TASK PROMPT:
Using the records that follow, copy every line containing the word "السطح".

+++

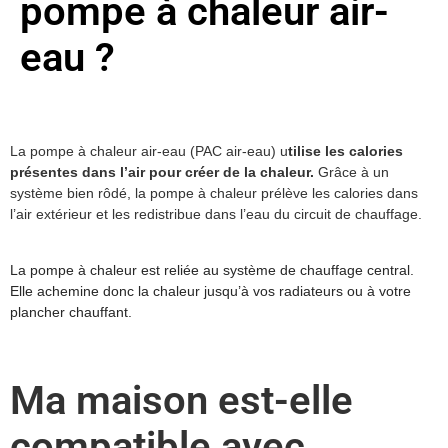
pompe à chaleur air-
eau ?
La pompe à chaleur air-eau (PAC air-eau) u
tilise les calories
présentes dans l’air pour créer de la chaleur.
Grâce à un
système bien rôdé, la pompe à chaleur prélève les calories dans
l’air extérieur et les redistribue dans l’eau du circuit de chauffage.
La pompe à chaleur est reliée au système de chauffage central.
Elle achemine donc la chaleur jusqu’à vos radiateurs ou à votre
plancher chauffant.
Ma maison est-elle
compatible avec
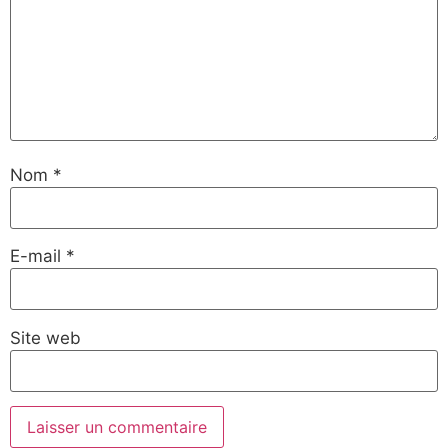
Nom
*
E-mail
*
Site web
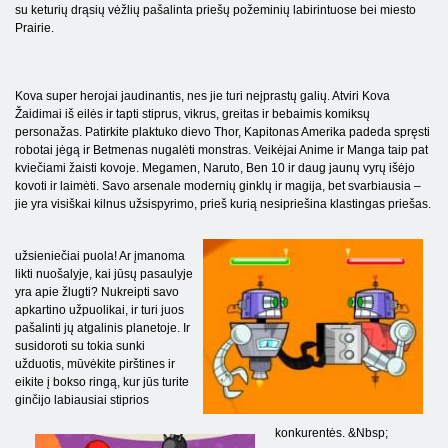
su keturių drąsių vėžlių pašalinta priešų požeminių labirintuose bei miesto
Prairie.
Kova super herojai jaudinantis, nes jie turi neįprastų galių. Atviri Kova
Žaidimai iš eilės ir tapti stiprus, vikrus, greitas ir bebaimis komiksų
personažas. Patirkite plaktuko dievo Thor, Kapitonas Amerika padeda spręsti
robotai jėgą ir Betmenas nugalėti monstras. Veikėjai Anime ir Manga taip pat
kviečiami žaisti kovoje. Megamen, Naruto, Ben 10 ir daug jaunų vyrų išėjo
kovoti ir laimėti. Savo arsenale modernių ginklų ir magija, bet svarbiausia –
jie yra visiškai kilnus užsispyrimo, prieš kurią nesipriešina klastingas priešas.
užsieniečiai puola! Ar įmanoma
likti nuošalyje, kai jūsų pasaulyje
yra apie žlugti? Nukreipti savo
apkartino užpuolikai, ir turi juos
pašalinti jų atgalinis planetoje. Ir
susidoroti su tokia sunki
užduotis, mūvėkite pirštines ir
eikite į bokso ringą, kur jūs turite
ginčijo labiausiai stiprios
konkurentės. &Nbsp;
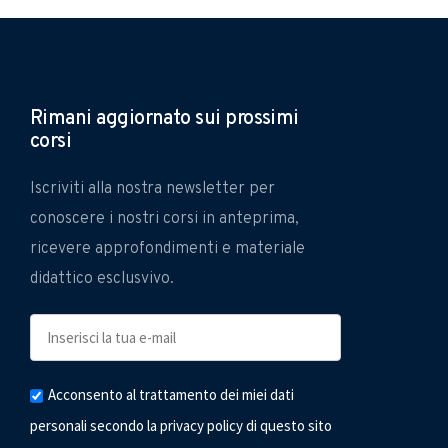
Rimani aggiornato sui prossimi
corsi
Iscriviti alla nostra newsletter per
conoscere i nostri corsi in anteprima,
ricevere approfondimenti e materiale
didattico esclusvivo.
Acconsento al trattamento dei miei dati
personali secondo la privacy policy di questo sito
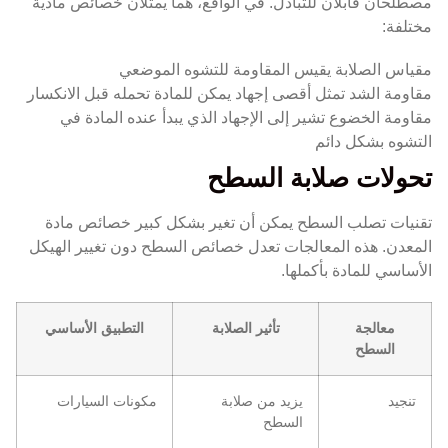
مصطلحان قابلان للتبادل. في الواقع، هما يمثلان خصائص مادية
مختلفة:
مقياس الصلابة يقيس المقاومة للتشوه الموضعي
مقاومة الشد تمثل أقصى إجهاد يمكن للمادة تحمله قبل الانكسار
مقاومة الخضوع تشير إلى الإجهاد الذي يبدأ عنده المادة في
التشوه بشكل دائم
تحولات صلابة السطح
تقنيات تصلب السطح يمكن أن تغير بشكل كبير خصائص مادة
المعدن. هذه المعالجات تعدل خصائص السطح دون تغيير الهيكل
الأساسي للمادة بأكملها.
معالجة
تأثير الصلابة
التطبيق الأساسي
السطح
تنجيد
يزيد من صلابة
مكونات السيارات
السطح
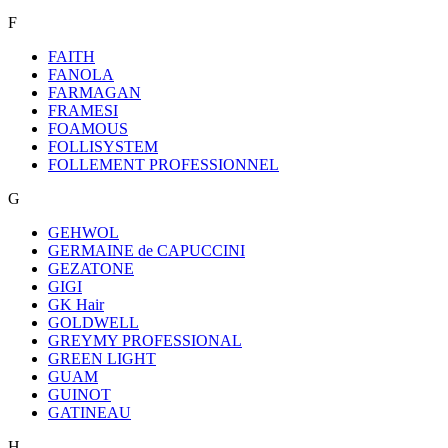
F
FAITH
FANOLA
FARMAGAN
FRAMESI
FOAMOUS
FOLLISYSTEM
FOLLEMENT PROFESSIONNEL
G
GEHWOL
GERMAINE de CAPUCCINI
GEZATONE
GIGI
GK Hair
GOLDWELL
GREYMY PROFESSIONAL
GREEN LIGHT
GUAM
GUINOT
GATINEAU
H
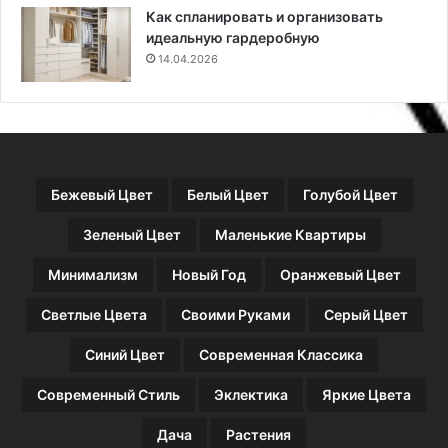
о
Как спланировать и организовать
й
идеальную гардеробную
о
14.04.2026
б
л
а
с
т
и
Бежевый Цвет
Белый Цвет
Голубой Цвет
Зеленый Цвет
Маленькие Квартиры
Минимализм
Новый Год
Оранжевый Цвет
Светлые Цвета
Своими Руками
Серый Цвет
Синий Цвет
Современная Классика
Современный Стиль
Эклектика
Яркие Цвета
Дача
Растения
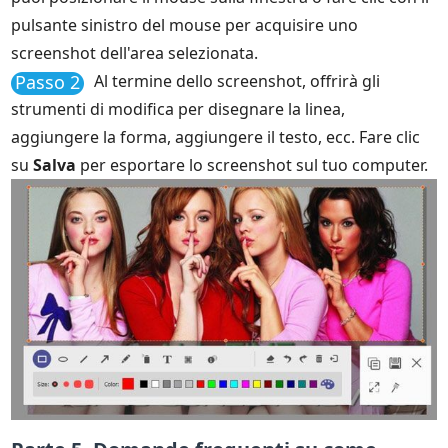
pulsante sinistro del mouse per acquisire uno
screenshot dell'area selezionata.
Passo 2
Al termine dello screenshot, offrirà gli
strumenti di modifica per disegnare la linea,
aggiungere la forma, aggiungere il testo, ecc. Fare clic
su
Salva
per esportare lo screenshot sul tuo computer.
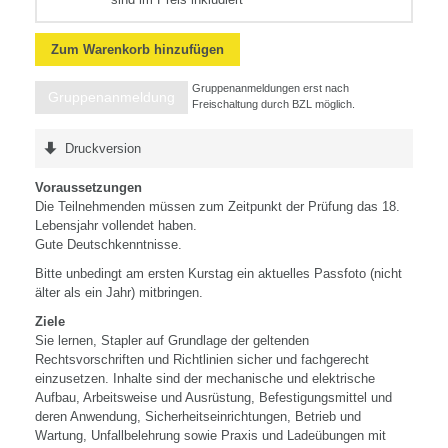
Zum Warenkorb hinzufügen
Gruppenanmeldungen erst nach
Gruppenanmeldung
Freischaltung durch BZL möglich.
Druckversion
Voraussetzungen
Die Teilnehmenden müssen zum Zeitpunkt der Prüfung das 18.
Lebensjahr vollendet haben.
Gute Deutschkenntnisse.
Bitte unbedingt am ersten Kurstag ein aktuelles Passfoto (nicht
älter als ein Jahr) mitbringen.
Ziele
Sie lernen, Stapler auf Grundlage der geltenden
Rechtsvorschriften und Richtlinien sicher und fachgerecht
einzusetzen. Inhalte sind der mechanische und elektrische
Aufbau, Arbeitsweise und Ausrüstung, Befestigungsmittel und
deren Anwendung, Sicherheitseinrichtungen, Betrieb und
Wartung, Unfallbelehrung sowie Praxis und Ladeübungen mit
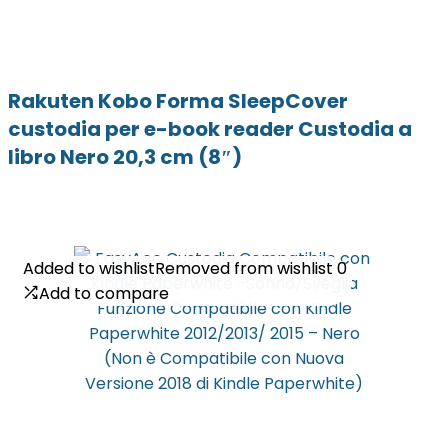
Rakuten Kobo Forma SleepCover
custodia per e-book reader Custodia a
libro Nero 20,3 cm (8″)
Added to wishlist
Added to wishlist
Removed from wishlist
Removed from wishlist
0
0
Add to compare
Add to compare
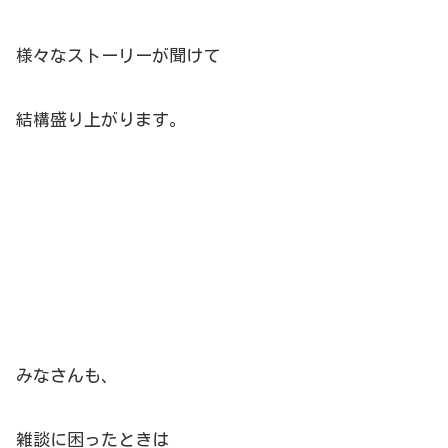
様々なストーリーが聞けて
結構盛り上がります。
みなさんも、
雑談に困ったときは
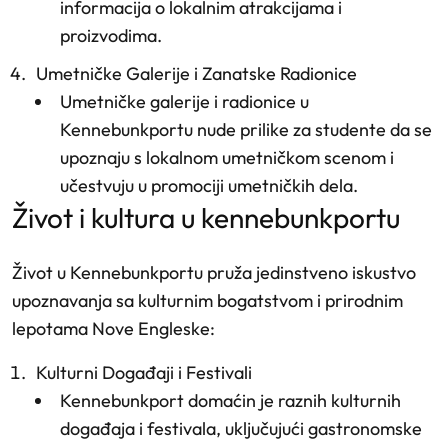
informacija o lokalnim atrakcijama i
proizvodima.
Umetničke Galerije i Zanatske Radionice
Umetničke galerije i radionice u
Kennebunkportu nude prilike za studente da se
upoznaju s lokalnom umetničkom scenom i
učestvuju u promociji umetničkih dela.
život i kultura u kennebunkportu
Život u Kennebunkportu pruža jedinstveno iskustvo
upoznavanja sa kulturnim bogatstvom i prirodnim
lepotama Nove Engleske:
Kulturni Događaji i Festivali
Kennebunkport domaćin je raznih kulturnih
događaja i festivala, uključujući gastronomske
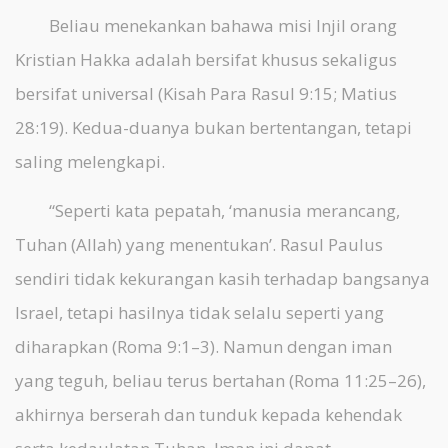
Beliau menekankan bahawa misi Injil orang
Kristian Hakka adalah bersifat khusus sekaligus
bersifat universal (Kisah Para Rasul 9:15; Matius
28:19). Kedua-duanya bukan bertentangan, tetapi
saling melengkapi.
“Seperti kata pepatah, ‘manusia merancang,
Tuhan (Allah) yang menentukan’. Rasul Paulus
sendiri tidak kekurangan kasih terhadap bangsanya
Israel, tetapi hasilnya tidak selalu seperti yang
diharapkan (Roma 9:1–3). Namun dengan iman
yang teguh, beliau terus bertahan (Roma 11:25–26),
akhirnya berserah dan tunduk kepada kehendak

+++

RESULT OF THE TASK:
تحولات صلابة السطح
تقنيات تصلب السطح يمكن أن تغير بشكل كبير خصائص مادة
المعدن. هذه المعالجات تعدل خصائص السطح دون تغيير الهيكل
السطح
السطح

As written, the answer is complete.